Tive vontade de te tocar, mas tive medo, aquela não eras tu, não podias ser e... no entanto... ali estavam uma série de pessoas que gostam de ti, uma quantidade de gente que te ama... e choravam!... Dentro de mim algo diz que é uma fantasia, um sonho, um pesadelo, que um dia eu vou acordar desta loucura e vou encontrar-te, à minha espera, com esse sorriso lindo e meigo, convidando-me para mais uma aventura das nossas... “_ Anda Teresocas... anda!...”, e eu vou, irei sempre, sempre!

Um dia, ao entrar em casa vou ter um telefonema teu a convidar-me para uma caminhada. Subiremos a serra bem até ao cimo e à beirinha daquelas rochas largas, enormes e convidativas vamo-nos deitar saboreando o sossego e o ruído das plantas, enquanto o nosso olhar repousará viajando pelas copas verdíssimas da imensa florestação.

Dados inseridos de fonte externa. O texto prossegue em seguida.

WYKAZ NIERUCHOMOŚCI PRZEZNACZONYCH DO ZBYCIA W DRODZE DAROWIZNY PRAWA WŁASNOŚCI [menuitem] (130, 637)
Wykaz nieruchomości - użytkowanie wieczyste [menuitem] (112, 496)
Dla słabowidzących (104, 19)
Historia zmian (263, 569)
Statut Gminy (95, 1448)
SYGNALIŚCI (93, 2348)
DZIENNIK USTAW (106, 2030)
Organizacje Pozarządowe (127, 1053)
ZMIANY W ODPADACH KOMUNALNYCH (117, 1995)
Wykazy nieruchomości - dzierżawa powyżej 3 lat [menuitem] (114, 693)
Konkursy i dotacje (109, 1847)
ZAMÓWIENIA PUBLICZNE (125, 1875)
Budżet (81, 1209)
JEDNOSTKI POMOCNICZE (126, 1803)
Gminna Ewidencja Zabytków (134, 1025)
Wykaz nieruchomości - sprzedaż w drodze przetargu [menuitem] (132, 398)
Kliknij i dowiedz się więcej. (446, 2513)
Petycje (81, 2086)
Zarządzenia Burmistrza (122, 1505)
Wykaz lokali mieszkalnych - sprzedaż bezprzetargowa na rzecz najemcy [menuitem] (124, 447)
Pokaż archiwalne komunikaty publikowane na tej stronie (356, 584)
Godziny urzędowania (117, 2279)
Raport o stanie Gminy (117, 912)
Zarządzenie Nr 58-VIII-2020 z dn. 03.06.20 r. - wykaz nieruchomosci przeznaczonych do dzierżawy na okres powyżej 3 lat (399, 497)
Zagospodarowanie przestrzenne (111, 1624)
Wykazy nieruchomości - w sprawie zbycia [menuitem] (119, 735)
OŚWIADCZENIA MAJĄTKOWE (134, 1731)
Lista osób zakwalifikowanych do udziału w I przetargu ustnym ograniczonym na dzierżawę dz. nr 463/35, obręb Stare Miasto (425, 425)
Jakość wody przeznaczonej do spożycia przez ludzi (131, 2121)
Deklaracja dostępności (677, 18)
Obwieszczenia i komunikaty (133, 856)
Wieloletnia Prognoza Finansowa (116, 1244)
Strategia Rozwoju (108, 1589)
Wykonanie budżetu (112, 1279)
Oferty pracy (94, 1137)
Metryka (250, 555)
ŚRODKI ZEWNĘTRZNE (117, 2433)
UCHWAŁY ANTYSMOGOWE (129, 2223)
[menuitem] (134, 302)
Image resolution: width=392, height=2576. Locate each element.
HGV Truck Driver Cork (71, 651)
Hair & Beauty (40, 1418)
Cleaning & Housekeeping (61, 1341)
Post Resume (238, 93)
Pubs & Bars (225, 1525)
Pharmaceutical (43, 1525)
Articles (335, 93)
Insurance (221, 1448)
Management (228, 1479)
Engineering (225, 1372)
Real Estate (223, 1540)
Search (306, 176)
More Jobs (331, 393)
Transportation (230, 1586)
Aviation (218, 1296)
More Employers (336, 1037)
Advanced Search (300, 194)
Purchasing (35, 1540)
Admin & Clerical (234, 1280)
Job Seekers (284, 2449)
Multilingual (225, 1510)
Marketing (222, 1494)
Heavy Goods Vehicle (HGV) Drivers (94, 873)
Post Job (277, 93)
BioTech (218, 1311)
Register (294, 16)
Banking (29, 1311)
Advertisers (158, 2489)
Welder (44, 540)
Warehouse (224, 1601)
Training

A tua imagem estará sempre ligada à serra, guardada junto à minha imagem, as duas num rodopio constante que terá como refúgio o meu coração. Nele existem dois banquinhos onde nos sentamos, ora revivendo as nossas experiências, ora especulando sobre a humanidade e a sua complexa simplicidade, ora imaginando mais traquinices, mas rindo... rindo constantemente.

Amo-te minha amiga!

2 comentários:

Buteco da Esquina disse...

Muito bacana tudo o que vc escreveu...acho muito legal as pessoas se abrirem e expôr seus sentimentos.
Mais tem um detalhe, vc saberia me dizer de quem é autoria desse samba lindo, quem gravou, de que ano que é ou coisas do tipo???

Grato.
Alexandre Paião.


“Silêncio!... Morreu um poeta no morro
Num velho barraco sem forro
Há cheiro de chuva no ar
Mas choro que tem bandolim e viola
Pois ele falou lá na escola
Que o samba não pode parar

Por isso, meu povo no seu desalento
Começa a cantar samba lento
Que é jeito da gente rezar
E dizer que a dor doeu
Que o poeta adormeceu
Como pássaro cantor
Quando vem o entardecer
Acho que nem é morrer

Silêncio!... mais um cavaquinho vadio
Ficou sem acordes vazio
Deixado num canto de um bar
Mas dizem ”_ Poeta que morre é semente.
De samba que vem de repente
E nasce se a gente cantar”

a_ciganita disse...

Olá

Obrigada pelas palavras deixadas.

O poema sei-o de há muito, cantado por Alcione, mas não sei quem o escreveu. Tinha uma cassette gravada e procurei-a para tirar a letra.

Sei apenas que é lindo eque a voz de Alcione lhe dá um toque profundo, misto de tristeza e samba.